Task brief → Look through the data below and return each line where "tròn" appears.

== Segment start ==

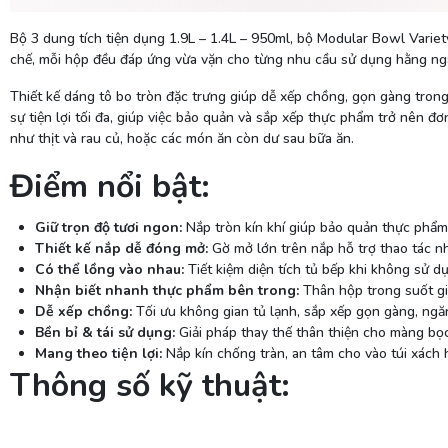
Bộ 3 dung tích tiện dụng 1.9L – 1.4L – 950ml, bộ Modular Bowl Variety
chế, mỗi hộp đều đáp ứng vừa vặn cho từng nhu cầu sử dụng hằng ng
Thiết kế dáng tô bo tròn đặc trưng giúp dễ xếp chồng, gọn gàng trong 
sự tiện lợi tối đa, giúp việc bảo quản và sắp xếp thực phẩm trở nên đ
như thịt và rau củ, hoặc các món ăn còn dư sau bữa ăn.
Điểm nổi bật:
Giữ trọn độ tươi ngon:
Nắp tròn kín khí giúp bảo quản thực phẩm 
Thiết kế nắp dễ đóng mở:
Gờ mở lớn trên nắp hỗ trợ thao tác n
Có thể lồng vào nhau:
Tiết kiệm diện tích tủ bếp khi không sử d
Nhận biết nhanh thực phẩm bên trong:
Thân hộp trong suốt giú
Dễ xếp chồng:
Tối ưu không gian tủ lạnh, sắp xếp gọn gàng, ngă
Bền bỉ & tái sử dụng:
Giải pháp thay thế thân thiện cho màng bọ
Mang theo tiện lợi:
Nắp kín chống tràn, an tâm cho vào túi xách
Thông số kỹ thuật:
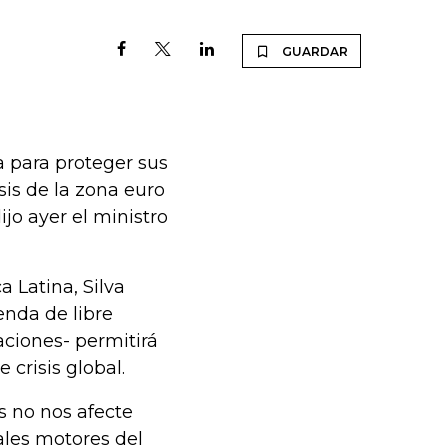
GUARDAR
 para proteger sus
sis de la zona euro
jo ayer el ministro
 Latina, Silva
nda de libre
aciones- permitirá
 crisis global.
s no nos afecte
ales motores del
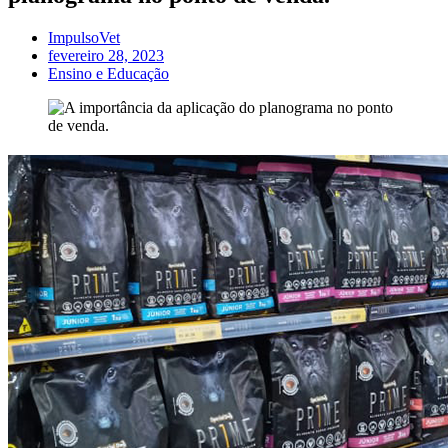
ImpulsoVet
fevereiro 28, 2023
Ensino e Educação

== Segment end ==
== Segment start ==

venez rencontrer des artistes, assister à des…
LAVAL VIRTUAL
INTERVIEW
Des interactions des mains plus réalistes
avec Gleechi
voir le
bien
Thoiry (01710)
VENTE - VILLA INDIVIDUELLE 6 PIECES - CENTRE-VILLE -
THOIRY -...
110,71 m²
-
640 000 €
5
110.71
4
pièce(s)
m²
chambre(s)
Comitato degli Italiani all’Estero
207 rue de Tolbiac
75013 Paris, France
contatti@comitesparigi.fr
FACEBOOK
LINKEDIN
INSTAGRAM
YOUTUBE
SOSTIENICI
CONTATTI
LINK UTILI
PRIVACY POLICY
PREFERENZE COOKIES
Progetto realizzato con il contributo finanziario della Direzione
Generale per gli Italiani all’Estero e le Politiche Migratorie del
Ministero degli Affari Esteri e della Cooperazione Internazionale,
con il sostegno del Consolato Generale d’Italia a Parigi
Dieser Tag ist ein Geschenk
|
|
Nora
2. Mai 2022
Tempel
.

== Segment end ==

Result of the exercise →
Thiết kế dáng tô bo tròn đặc trưng giúp dễ xếp chồng, gọn gàng trong 
Nắp tròn kín khí giúp bảo quản thực phẩm 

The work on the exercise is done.